Revisiting the Travel Planning Capabilities of Large Language Models
For researchers and developers of LLMs, this work provides a diagnostic framework to identify specific weaknesses in travel planning, enabling targeted improvements.
The paper decomposes travel planning into five atomic sub-capabilities and evaluates LLMs on each in isolation, finding that while LLMs excel at extracting explicit constraints, they struggle with implicit requirements, exhibit structural biases in plan generation, and suffer from ineffective self-correction.

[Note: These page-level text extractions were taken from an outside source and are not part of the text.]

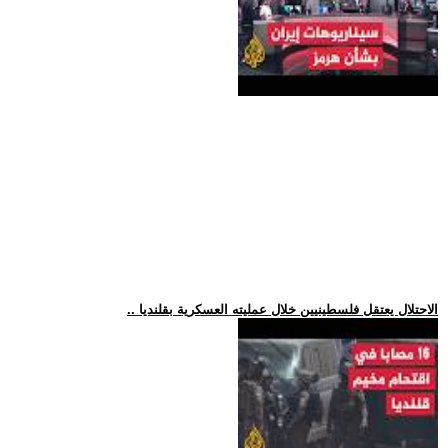
.. الاحتلال يعتقل فلسطينيين خلال عمليته العسكرية بقلنديا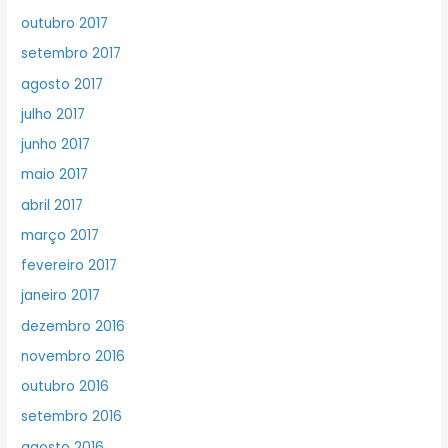
outubro 2017
setembro 2017
agosto 2017
julho 2017
junho 2017
maio 2017
abril 2017
março 2017
fevereiro 2017
janeiro 2017
dezembro 2016
novembro 2016
outubro 2016
setembro 2016
agosto 2016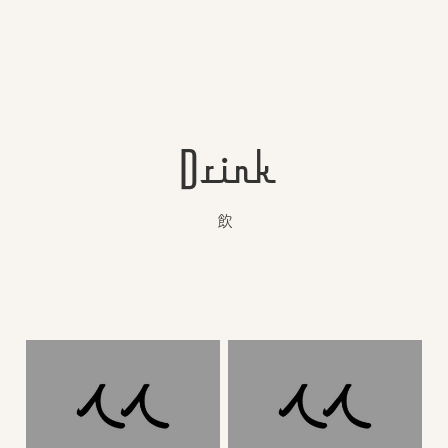
Drink
飲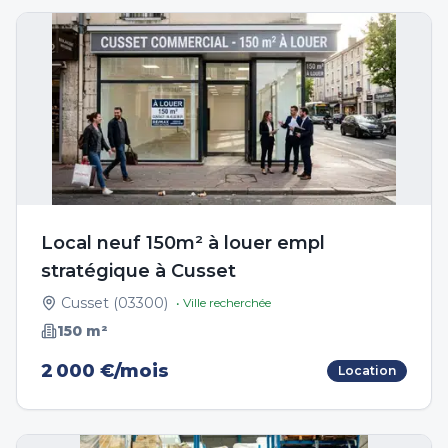
Local neuf 150m² à louer empl
stratégique à Cusset
Cusset
(
03300
)
• Ville recherchée
150
m²
2 000 €/mois
Location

Travel planning serves as a critical task for long-horizon reasoning, exposing significant deficits in LLMs. However, existing benchmarks and evaluations primarily assess final plans in an end-to-end manner, which lacks interpretability and makes it difficult to analyze the root causes of failures. To bridge this gap, we decompose travel planning into five constituent atomic sub-capabilities, including \emph{Constraint Extraction}, \emph{Tool Use}, \emph{Plan Generation}, \emph{Error Identification}, and \emph{Error Correction}. We implement a decoupled evaluation protocol leveraging oracle intermediate contexts to rigorously isolate these components, thereby measuring the atomic performance boundary without the noise of cascading errors. Our results highlight a clear contrast in performance: while LLMs are proficient in extracting explicit constraints, they struggle to infer implicit, open-world requirements. Furthermore, they exhibit structural biases in plan generation and suffer from ineffective self-correction, characterized by excessive sensitivity and erroneous persistence. These findings offer precise directions for improving LLM reasoning and planning abilities.